- _Data supplied_:
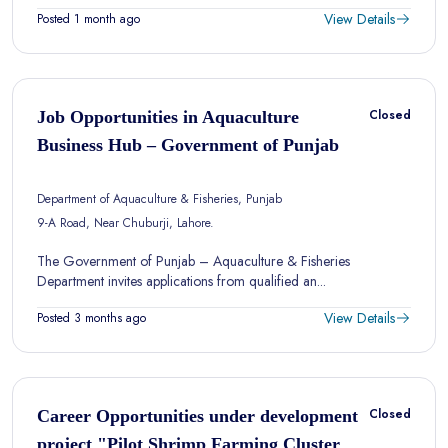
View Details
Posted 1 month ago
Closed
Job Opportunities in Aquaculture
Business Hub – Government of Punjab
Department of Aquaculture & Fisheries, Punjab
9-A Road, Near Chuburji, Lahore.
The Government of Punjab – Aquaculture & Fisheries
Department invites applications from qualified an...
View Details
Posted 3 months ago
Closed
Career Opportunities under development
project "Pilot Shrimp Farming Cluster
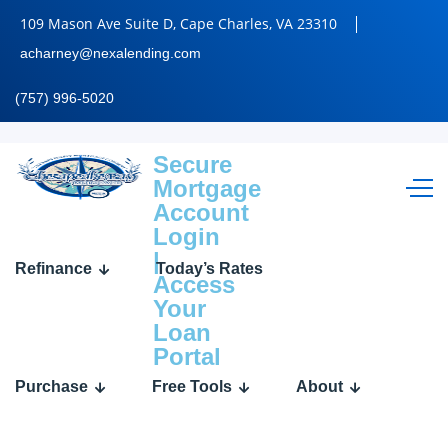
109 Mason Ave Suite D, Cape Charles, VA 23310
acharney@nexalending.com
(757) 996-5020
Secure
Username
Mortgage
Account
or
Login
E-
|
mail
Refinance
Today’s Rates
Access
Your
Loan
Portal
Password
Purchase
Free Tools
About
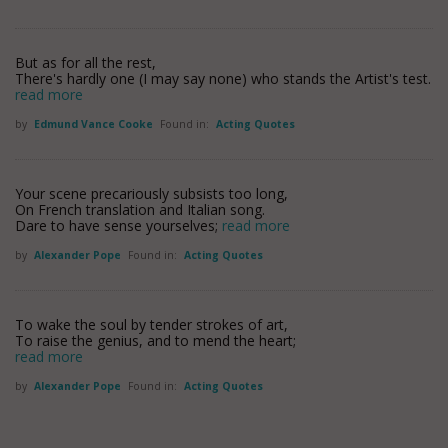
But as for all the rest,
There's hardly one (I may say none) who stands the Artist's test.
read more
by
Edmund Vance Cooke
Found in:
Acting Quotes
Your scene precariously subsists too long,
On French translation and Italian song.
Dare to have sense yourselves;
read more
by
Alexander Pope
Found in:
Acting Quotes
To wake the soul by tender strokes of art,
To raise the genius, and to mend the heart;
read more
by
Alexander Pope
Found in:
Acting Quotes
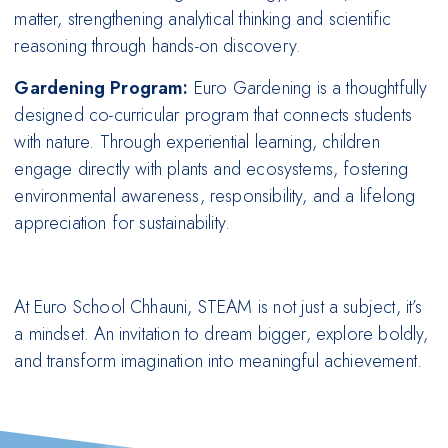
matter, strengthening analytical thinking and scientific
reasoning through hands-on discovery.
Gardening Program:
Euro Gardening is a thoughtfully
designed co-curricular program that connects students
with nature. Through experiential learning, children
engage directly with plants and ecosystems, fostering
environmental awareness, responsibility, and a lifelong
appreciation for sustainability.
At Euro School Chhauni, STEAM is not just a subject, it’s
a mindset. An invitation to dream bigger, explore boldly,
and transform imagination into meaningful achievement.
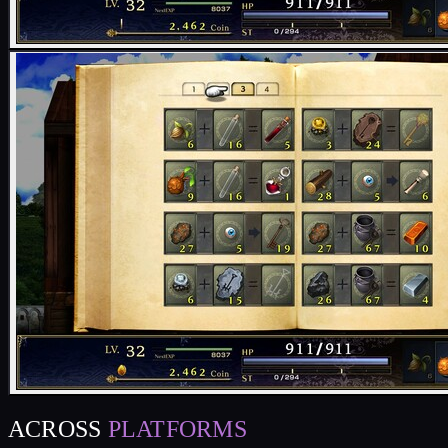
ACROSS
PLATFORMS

- _Task requirements_: Quote every record above exactly, omitting any pictures they contain.

- _Problem solution_:
View Details
Posted 1 month ago
Closed
Job Opportunities in Aquaculture
Business Hub – Government of Punjab
Department of Aquaculture & Fisheries, Punjab
9-A Road, Near Chuburji, Lahore.
The Government of Punjab – Aquaculture & Fisheries
Department invites applications from qualified an...
View Details
Posted 3 months ago
Closed
Career Opportunities under development
project "Pilot Shrimp Farming Cluster
109 Mason Ave Suite D, Cape Charles, VA 23310
acharney@nexalending.com
(757) 996-5020
Secure
Username
Mortgage
Account
or
Login
E-
|
mail
Refinance
Today’s Rates
Access
Your
Loan
Portal
Password
Purchase
Free Tools
About
But as for all the rest,
There's hardly one (I may say none) who stands the Artist's test.
read more
by
Edmund Vance Cooke
Found in:
Acting Quotes
Your scene precariously subsists too long,
On French translation and Italian song.
Dare to have sense yourselves;
read more
by
Alexander Pope
Found in:
Acting Quotes
To wake the soul by tender strokes of art,
To raise the genius, and to mend the heart;
read more
by
Alexander Pope
Found in:
Acting Quotes
matter, strengthening analytical thinking and scientific
reasoning through hands-on discovery.
Gardening Program:
Euro Gardening is a thoughtfully
designed co-curricular program that connects students
with nature. Through experiential learning, children
engage directly with plants and ecosystems, fostering
environmental awareness, responsibility, and a lifelong
appreciation for sustainability.
At Euro School Chhauni, STEAM is not just a subject, it’s
a mindset. An invitation to dream bigger, explore boldly,
and transform imagination into meaningful achievement.
ACROSS
PLATFORMS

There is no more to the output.